The value of austenite grain size at the beginning of the isothermal austenitization step, namely about 20 µm, is likely related to the slow heating rate that was used to be representative of the actual thermal cycle experienced in thick-walled components. As a result, the so-called initial austenite grain size (i.e., at the beginning of soaking) slightly increases from 19 to 26 µm with increasing soaking temperature.

At low temperatures, i.e., T ≤ 1293 K (1020 °C), grain growth kinetics decreases with decreasing temperature. At 1193 K (920 °C), almost no growth occurs. At high temperatures, i.e., T ≥ 1343 K (1070 °C), the growth law is parabolic. However, the maximal studied austenitization time at these temperatures is 1 hour, and limited growth is still susceptible to appear for longer austenitization durations. The above results suggest the existence of a temperature-dependent phenomenon which is responsible for limited growth and becomes less efficient with increasing temperature.

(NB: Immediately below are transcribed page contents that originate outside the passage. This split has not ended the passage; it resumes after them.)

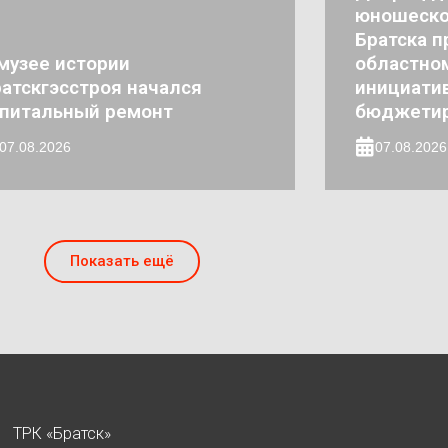
юношеско
Братска п
музее истории
областно
атскгэсстроя начался
инициати
апитальный ремонт
бюджети
07.08.2026
07.08.2026
Показать ещё
ТРК «Братск»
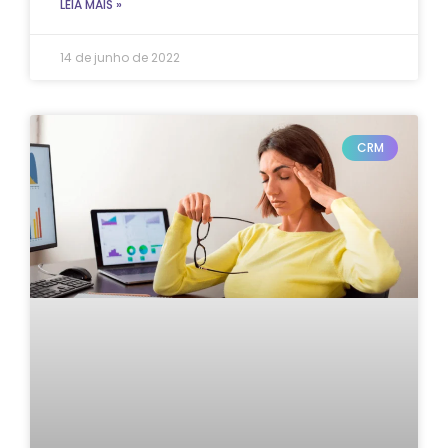
LEIA MAIS »
14 de junho de 2022
CRM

Examples of obtained microstructures and corresponding grain size distributions are shown in Figure 3. Grain size histograms can be correctly described by a lognormal density functions for all studied austenitization conditions, and thus, no abnormal growth occurs and the austenite grain size distribution can be characterized in a representative way using the average PAGS. Moreover, it is remarkable that the coefficient of variation (ratio of the standard deviation to the mean value) of these distribution is only slightly time dependent for all tested conditions (Figure 4). Due to experimental uncertainties and at least for the three lowest temperatures, it can be considered as constant and equal to 0.36. Then the prediction of the mean value could be sufficient to give an evaluation of the whole distribution. As a consequence, only mean values are considered in the following.

Fig. 3

Microstructure and grain size distribution after austenitization at various temperatures for 60 min followed by isothermal holding at 898 K (625 °C) for 48 h. Ferrite in dark brown, except for austenitization at 1193 K (920 °C)

Fig. 4

Evolution of coefficient of variation with austenitization conditions

4 Modeling Austenite Grain Growth

4.1 Equations and Selection of Parameters

For normal grain growth in polycrystalline materials, a very simple model may be used to describe the growth of a single grain, assuming that its diameter D is representative of all grains in the material.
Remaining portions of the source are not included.